Alex Clarkson returns to Sonoma Valley, home of several wine estates, after the body of a mummified baby is uncovered. It would appear the baby is her half-brother, who went missing when she was just five. As it turns out, Alex had a whole family back then when her mother was married to Harlan Sommer. However, something made her mother flee the area and take Alex with her, doing everything in her power to make sure that Alex forgot that time in her life.
Her reunion with the family she never knew is the trigger for some of her own disturbing memories to surface. Did she witness something horrible the night her half-brother disappeared? Other strange things start to happen - a mutilated baby doll is found hanging from a tree, a dead lamb is left in Alex's apartment. Then people start to die. What secret are the townspeople hiding? What made her mother flee all those years ago? The only two people Alex can turn to for help are her ex-husband Tim and Daniel Reed, the police detective on the case. And a love triangle is the last thing she needs...
There's a decent mystery wrapped up somewhere in "Blood Vines", but it gets lost amongst a clutter of thinly developed characters and a jumble of half-baked potential motives. By the end, I wasn't able to concretely pinpoint down who did what to whom and why. The book is a good read - getting to the end is an enjoyable experience, as was trying to figure out the mystery. However, like I said, there's just too many characters here and I would sometimes forget how each person was connected.
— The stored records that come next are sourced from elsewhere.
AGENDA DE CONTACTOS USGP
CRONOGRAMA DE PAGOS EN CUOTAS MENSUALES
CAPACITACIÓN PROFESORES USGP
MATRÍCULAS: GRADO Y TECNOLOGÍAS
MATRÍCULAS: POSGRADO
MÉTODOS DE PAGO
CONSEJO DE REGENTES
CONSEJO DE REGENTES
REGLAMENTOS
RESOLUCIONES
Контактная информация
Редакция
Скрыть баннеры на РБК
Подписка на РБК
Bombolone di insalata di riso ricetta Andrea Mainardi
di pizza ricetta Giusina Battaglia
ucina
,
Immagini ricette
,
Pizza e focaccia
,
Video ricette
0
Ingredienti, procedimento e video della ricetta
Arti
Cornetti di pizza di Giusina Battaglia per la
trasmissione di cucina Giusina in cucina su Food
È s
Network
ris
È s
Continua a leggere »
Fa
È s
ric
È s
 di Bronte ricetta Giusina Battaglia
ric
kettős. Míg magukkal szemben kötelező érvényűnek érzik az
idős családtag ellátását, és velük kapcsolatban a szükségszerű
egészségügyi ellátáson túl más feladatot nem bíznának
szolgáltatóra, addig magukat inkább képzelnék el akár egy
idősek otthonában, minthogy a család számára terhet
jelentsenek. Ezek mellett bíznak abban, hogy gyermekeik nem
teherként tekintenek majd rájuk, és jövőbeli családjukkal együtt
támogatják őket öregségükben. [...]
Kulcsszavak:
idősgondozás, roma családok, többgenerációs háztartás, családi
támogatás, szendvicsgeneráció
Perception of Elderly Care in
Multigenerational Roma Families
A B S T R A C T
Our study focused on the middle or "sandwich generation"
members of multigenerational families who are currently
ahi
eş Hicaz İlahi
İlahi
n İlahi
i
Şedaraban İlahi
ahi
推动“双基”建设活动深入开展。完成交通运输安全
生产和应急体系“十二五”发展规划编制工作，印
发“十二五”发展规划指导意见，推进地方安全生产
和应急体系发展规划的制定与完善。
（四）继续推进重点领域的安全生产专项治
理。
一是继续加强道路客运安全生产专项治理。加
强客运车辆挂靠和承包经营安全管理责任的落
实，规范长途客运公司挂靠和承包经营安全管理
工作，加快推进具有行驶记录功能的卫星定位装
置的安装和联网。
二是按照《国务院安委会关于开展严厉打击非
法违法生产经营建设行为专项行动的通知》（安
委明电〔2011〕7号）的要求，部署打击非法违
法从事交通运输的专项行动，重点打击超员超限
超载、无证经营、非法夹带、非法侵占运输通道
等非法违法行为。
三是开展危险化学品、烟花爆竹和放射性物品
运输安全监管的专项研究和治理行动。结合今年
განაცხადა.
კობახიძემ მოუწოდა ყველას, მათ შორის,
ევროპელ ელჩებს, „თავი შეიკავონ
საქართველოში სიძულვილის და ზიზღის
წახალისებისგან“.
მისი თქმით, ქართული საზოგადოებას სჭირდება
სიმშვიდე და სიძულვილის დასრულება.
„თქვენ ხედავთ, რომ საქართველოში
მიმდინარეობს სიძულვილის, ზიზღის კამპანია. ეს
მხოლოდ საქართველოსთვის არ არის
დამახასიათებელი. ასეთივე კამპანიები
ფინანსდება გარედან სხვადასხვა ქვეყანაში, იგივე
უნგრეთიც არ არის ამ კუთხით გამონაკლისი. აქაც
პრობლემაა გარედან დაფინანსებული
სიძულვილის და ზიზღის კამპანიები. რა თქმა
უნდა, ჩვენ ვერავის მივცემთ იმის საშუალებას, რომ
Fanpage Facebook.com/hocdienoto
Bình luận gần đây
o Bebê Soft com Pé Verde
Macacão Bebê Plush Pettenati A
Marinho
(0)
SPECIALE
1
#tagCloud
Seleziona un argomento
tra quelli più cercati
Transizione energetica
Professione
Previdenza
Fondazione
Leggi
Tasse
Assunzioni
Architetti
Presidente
Alex herself isn't the greatest heroine to grace a thriller. I lost count of the number of times she would throw herself at either Tim or Daniel and bury her head in their chest whenever she was afraid, stressed, upset or horny. Which was most of the time. I also didn't understand why the hell she just didn't get the hell out of dodge. Simply repeating the sentence "I'm not going to be chased away!" isn't really enough. Honey, if you let yourself get chased away, all the bad stuff stops. Do you get that? Let the police do their work. Of course, if she split for home there wouldn't be a novel, but surely there was some extenuating circumstance the author could have devised to force Alex to stay in town? Her melodramatic personality and her stubborn stupidity often made me feel like grabbing a vine and wrapping it around her neck.
There are worse thrillers out there. "Blood Vines" grabbed my interest and kept me in its thrall until the end. But the true promise shown with "Last Known Victim" appears to be slipping away.